CO Summer School S1: Machine Learning with MATLAB
Date: 14 June 2024 @ 13:00 - 16:00
Timezone: UTC
Langue d'enseignement: Anglais
Machine learning is a data analytics technique that teaches computers to do what comes naturally to humans and animals: learn from experience. Machine learning algorithms use computational methods to “learn” information directly from data without relying on a predetermined equation as a model. In this hands-on introductory workshop, you will learn how to apply Machine Learning, and get familiar with the basics of Deep Learning. MATLAB provides an environment to apply advanced techniques without requiring extensive coding nor experience in machine learning.
- Learn the fundamentals of machine learning (supervised learning, feature extraction, and hyperparameter tuning)
- Explore pre-processing and powerful visualization techniques
- Build and evaluate machine learning models for classification and regression of various data formats (signals, images, text)
- Perform hyperparameter tuning and feature selection to optimize model performance
- Discuss interoperability with other platforms
- Learn how to deploy Machine Learning models
Level: Intermediate
Length: 3 Hours
Format: Lecture + Hands-on
Prerequisites: Working knowledge of MATLAB
:: Fri.
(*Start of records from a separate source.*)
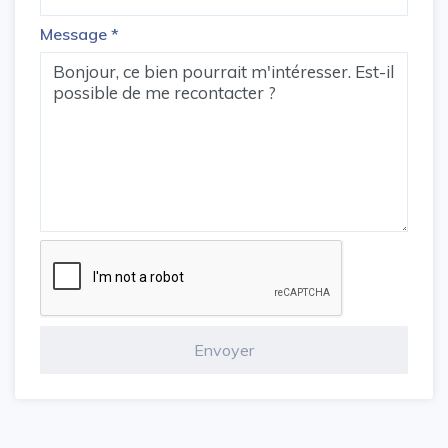
Message
*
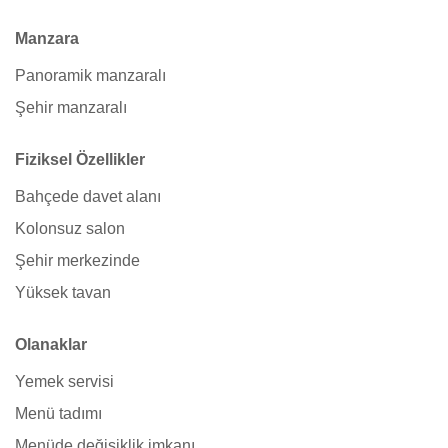
Manzara
Panoramik manzaralı
Şehir manzaralı
Fiziksel Özellikler
Bahçede davet alanı
Kolonsuz salon
Şehir merkezinde
Yüksek tavan
Olanaklar
Yemek servisi
Menü tadımı
Menüde değişiklik imkanı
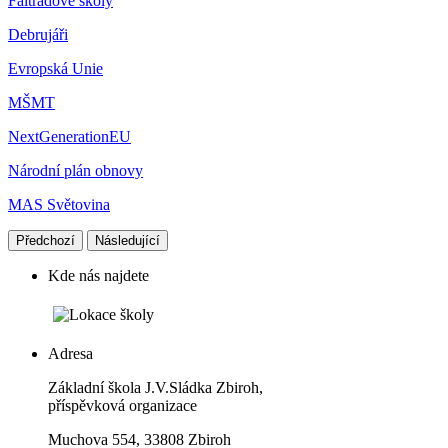
Faitradové školy
Debrujáři
Evropská Unie
MŠMT
NextGenerationEU
Národní plán obnovy
MAS Světovina
Předchozí
Následující
Kde nás najdete
Adresa
Základní škola J.V.Sládka Zbiroh,
příspěvková organizace
Muchova 554, 33808 Zbiroh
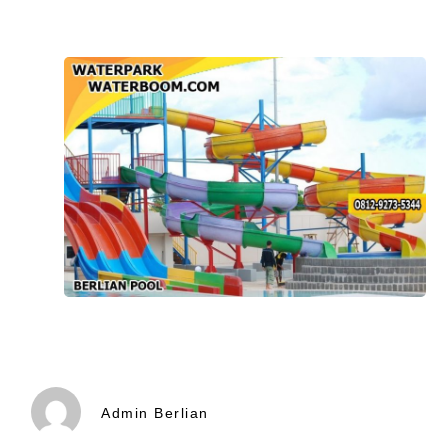
Admin Berlian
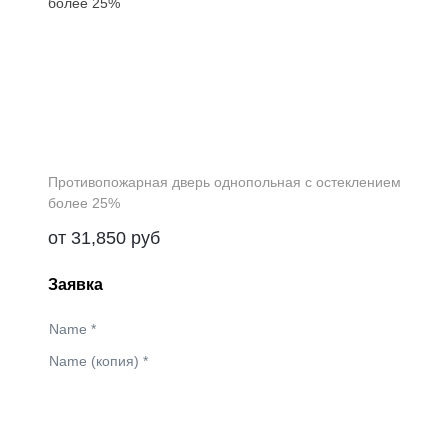
Противопожарная дверь однопольная с остеклением
более 25%
от
31,850
руб
Заявка
Name
*
Name (копия)
*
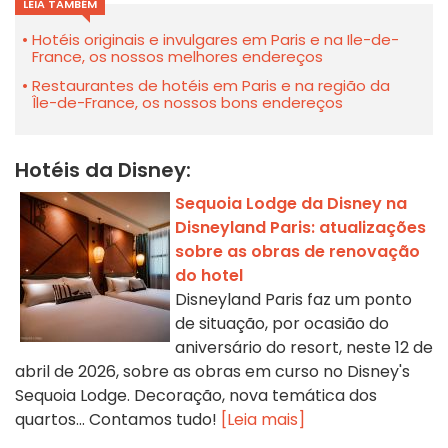
LEIA TAMBÉM
Hotéis originais e invulgares em Paris e na Ile-de-
France, os nossos melhores endereços
Restaurantes de hotéis em Paris e na região da
Île-de-France, os nossos bons endereços
Hotéis da Disney:
Sequoia Lodge da Disney na
Disneyland Paris: atualizações
sobre as obras de renovação
do hotel
Disneyland Paris faz um ponto
de situação, por ocasião do
aniversário do resort, neste 12 de
abril de 2026, sobre as obras em curso no Disney's
Sequoia Lodge. Decoração, nova temática dos
quartos... Contamos tudo!
[Leia mais]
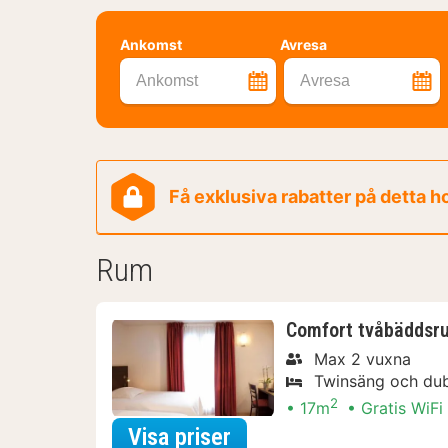
Ankomst
Avresa
Ankomst
Avresa
Få exklusiva rabatter på detta h
Rum
Comfort tvåbäddsru
Max 2 vuxna
Twinsäng och du
2
17m
Gratis WiFi
för Comfort tvåbäddsr
Visa priser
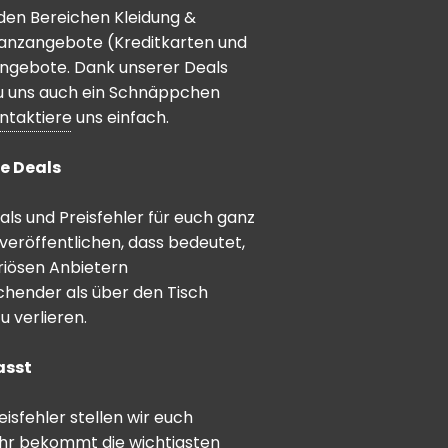
den Bereichen Kleidung &
inanzangebote (Kreditkarten und
angebote. Dank unserer Deals
 du uns auch ein Schnäppchen
ntaktiere
uns einfach.
e Deals
ls und Preisfehler für euch ganz
veröffentlichen, dass bedeutet,
riösen Anbietern
schender als über den Tisch
 verlieren.
asst
sfehler stellen wir euch
hr bekommt die wichtigsten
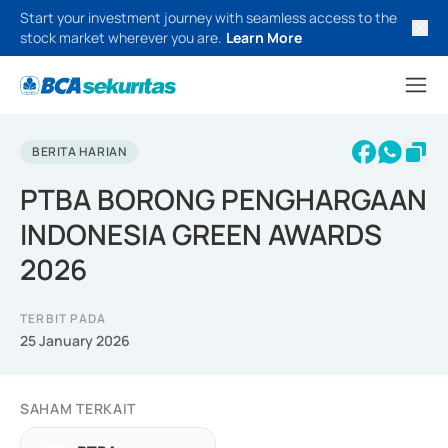
Start your investment journey with seamless access to the
stock market wherever you are.
Learn More
BERITA HARIAN
PTBA BORONG PENGHARGAAN
INDONESIA GREEN AWARDS
2026
TERBIT PADA
25 January 2026
SAHAM TERKAIT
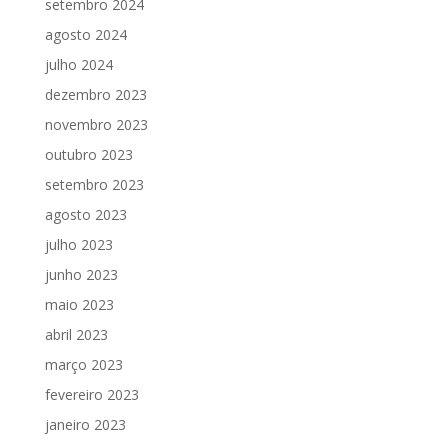
setembro 2024
agosto 2024
julho 2024
dezembro 2023
novembro 2023
outubro 2023
setembro 2023
agosto 2023
julho 2023
junho 2023
maio 2023
abril 2023
março 2023
fevereiro 2023
janeiro 2023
June 14 ::
09:00 to 12:00
Compute Ontario Summer School is a series of online courses on Advanced Research Computing, High Performance Computing, Research Data Management, and Research Software. It runs from June 3 to June 21, 2024. The courses are delivered each workday from 9:00am to 4:30pm (EDT) with a lunch break, in two parallel streams. Pick-and-choose the course(s) you want to attend. Registration is free. Please register early as courses have a limited capacity. The Summer School is jointly delivered by SHARCNET, SciNet, Centre for Advanced Computing, in collaboration with the Alliance and RDM experts from across Ontario and Canada.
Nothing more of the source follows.